Michael Skinner: And so I treated the animals (the pregnant mother) with these compounds, and then we started seeing - between six months to a year - a whole host of other diseases that we didn't expect. And this ranged between tumors such as breast and skin tumors, prostate disease, kidney disease, and immune dysfunction.

Narrator: He bred these rats to see if the effects persisted into subsequent generations.

Michael Skinner: The next step was for us to go to the next generation, and then go to the third generation out, and the same disease state occurs. So after we did several repeats and got the third generation showing it and then a fourth generation we sat back and realized that the phenomenon was real. We started seeing these major diseases occur in approximately eighty-five percent of all the animals of every single generation.

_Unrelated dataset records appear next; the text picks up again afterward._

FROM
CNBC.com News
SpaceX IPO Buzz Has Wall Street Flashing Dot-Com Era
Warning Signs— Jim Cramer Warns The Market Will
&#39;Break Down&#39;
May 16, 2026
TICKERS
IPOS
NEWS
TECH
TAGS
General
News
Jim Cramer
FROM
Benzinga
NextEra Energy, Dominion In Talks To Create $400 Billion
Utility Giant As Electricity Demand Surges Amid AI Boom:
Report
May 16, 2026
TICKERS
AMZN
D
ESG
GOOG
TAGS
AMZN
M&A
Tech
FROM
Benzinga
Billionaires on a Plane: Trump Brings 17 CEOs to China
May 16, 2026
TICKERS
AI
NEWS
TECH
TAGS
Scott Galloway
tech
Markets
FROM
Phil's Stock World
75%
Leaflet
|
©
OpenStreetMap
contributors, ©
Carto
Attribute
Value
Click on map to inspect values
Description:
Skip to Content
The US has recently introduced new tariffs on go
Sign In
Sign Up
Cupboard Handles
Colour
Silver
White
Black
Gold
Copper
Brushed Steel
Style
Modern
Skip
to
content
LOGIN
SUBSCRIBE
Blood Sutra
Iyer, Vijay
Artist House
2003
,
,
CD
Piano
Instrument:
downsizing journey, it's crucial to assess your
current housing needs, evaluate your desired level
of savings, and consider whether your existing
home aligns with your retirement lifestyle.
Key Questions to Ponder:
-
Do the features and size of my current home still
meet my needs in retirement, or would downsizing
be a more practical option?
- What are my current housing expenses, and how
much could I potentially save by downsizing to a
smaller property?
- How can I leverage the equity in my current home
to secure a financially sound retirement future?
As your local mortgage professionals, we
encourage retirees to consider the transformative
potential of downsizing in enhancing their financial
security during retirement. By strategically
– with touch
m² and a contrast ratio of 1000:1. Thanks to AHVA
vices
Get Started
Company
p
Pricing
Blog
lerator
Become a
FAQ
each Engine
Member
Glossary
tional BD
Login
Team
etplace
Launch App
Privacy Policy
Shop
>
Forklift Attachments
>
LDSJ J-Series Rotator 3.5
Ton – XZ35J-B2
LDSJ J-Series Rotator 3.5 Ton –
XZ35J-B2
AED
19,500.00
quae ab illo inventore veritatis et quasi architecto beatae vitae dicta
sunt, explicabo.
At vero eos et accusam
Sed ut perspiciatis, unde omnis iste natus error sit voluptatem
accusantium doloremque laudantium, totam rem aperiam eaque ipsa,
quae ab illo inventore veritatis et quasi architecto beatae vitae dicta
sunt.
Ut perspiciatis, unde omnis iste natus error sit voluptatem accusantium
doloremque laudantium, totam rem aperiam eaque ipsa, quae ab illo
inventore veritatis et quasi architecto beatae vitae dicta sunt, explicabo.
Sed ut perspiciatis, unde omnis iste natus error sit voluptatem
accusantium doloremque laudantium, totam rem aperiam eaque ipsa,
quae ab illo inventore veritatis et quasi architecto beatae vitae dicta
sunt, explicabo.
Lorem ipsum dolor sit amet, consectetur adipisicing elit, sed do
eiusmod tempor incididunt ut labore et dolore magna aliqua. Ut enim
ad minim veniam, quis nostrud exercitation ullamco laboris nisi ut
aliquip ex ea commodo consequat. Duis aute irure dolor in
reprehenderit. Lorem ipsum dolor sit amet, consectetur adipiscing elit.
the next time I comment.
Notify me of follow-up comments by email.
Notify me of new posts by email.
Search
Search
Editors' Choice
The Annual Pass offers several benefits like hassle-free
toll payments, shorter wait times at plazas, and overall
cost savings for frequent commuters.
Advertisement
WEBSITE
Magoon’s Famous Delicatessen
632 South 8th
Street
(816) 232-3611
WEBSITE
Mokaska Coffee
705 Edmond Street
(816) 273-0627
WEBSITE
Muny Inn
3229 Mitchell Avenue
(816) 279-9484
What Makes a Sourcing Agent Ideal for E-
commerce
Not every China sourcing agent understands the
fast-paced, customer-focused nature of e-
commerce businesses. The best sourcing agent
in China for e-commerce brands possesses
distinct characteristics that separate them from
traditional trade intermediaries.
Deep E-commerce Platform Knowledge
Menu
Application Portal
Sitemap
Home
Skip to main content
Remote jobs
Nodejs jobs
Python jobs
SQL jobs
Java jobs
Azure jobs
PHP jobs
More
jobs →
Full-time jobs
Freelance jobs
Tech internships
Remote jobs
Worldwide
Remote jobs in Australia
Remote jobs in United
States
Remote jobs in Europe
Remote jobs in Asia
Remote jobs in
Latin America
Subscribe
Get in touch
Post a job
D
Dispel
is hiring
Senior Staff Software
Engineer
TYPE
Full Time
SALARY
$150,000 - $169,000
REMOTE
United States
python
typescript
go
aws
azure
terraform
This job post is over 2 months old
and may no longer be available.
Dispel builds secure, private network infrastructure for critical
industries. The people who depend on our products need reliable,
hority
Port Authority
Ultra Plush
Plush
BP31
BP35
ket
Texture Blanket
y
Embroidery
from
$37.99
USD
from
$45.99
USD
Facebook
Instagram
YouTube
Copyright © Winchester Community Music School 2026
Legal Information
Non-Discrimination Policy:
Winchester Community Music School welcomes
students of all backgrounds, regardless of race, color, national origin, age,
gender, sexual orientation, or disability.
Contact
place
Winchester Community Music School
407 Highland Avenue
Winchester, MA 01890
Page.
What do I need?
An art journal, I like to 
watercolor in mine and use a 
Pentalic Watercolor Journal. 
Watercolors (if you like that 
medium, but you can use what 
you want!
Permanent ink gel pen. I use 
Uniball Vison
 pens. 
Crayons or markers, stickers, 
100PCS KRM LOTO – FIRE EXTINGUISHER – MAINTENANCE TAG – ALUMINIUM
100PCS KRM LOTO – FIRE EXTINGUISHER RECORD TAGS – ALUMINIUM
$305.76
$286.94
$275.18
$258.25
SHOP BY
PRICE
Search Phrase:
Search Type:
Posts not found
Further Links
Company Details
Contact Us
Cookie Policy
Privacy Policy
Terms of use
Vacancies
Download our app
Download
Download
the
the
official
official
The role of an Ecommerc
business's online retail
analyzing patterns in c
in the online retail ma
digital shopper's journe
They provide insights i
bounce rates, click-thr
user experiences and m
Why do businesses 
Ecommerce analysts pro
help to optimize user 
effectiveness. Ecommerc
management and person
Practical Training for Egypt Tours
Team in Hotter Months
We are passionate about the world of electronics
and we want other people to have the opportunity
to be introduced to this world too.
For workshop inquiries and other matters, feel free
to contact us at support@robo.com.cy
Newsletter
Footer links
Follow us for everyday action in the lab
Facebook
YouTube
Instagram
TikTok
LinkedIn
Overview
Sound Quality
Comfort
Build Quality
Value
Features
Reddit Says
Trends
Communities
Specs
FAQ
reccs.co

Narrator: His discoveries were a revelation.

Michael Skinner: We knew that if an individual was exposed to an environmental toxin that they can get a disease state potentially. The new phenomenon is that an environmental toxin no longer affects just the individual exposed, but two or three generations down the line. I knew that epigenetics existed, I knew that it was a controlling factor for DNA activity where the genes are silenced or not, but to say that epigenetics would have a major role in disease development ... I had no concept of that. The fact that this could have such a huge impact and could explain a whole host of things we couldn't explain before took a while to actually sink in.

Narrator: The exposure of a single animal to a toxin was causing a whole range of diseases in almost every individual of the following generations. And because epigenetic effects have been observed in humans this may have implications for us, too.

Michael Skinner: What this means then is what your grandmother was exposed to when she was pregnant could cause a disease in you even though you had no exposure - and you're going to pass it on to your great-grandchildren.

Narrator: The work of these scientists is at last throwing a spotlight onto the mysterious hidden world of epigenetics. They appear to show that the lives of our ancestors have a capacity to affect us directly.

Jonathan Seckl: These results are provocative. Some find them difficult to accept. But it's quite clear now that a number of laboratories are finding similar findings in the various systems that they are interested in. So the phenomena are there.

Narrator: Epigenetics has the capacity to reach into every aspect of our lives, and links our past, present and future in previously unimagined ways.

Michael Skinner: I think this will be the next revolution in molecular biology. This really could be a paradigm shift we really did not expect. It could explain a lot of things.

Wolf Reik: There are many diseases - very common diseases such as Alzheimer's disease of the brain, diabetes - which are very difficult to explain currently genetically. Maybe a lot of these kind of very common diseases are actually caused by epigenetic switches.

Narrator: We are just at the beginning. There is much that is unknown. But what is clear is that it will change the way we think about ourselves forever.

Marcus Pembrey: I've thought of nothing else, really, for the past five years. It is said the first time one had a photograph of the earth - you know, this sort of delicate thing sailing through the universe - it had a huge effect on the sort of "save the planet" type of feeling. I'm sure that's part of why the future generation thinks in a planetary way, because they've actually seen that picture, you know. And this might be the same. It may get to a point where they realize that you live your life as a sort of guardian of your genome. You've got to be careful of it because it's just not you. You can't be selfish because you can't say, "Well I'll smoke, or I'll do whatever it is, because I'm prepared to die early." You're also looking after it for your children and grandchildren.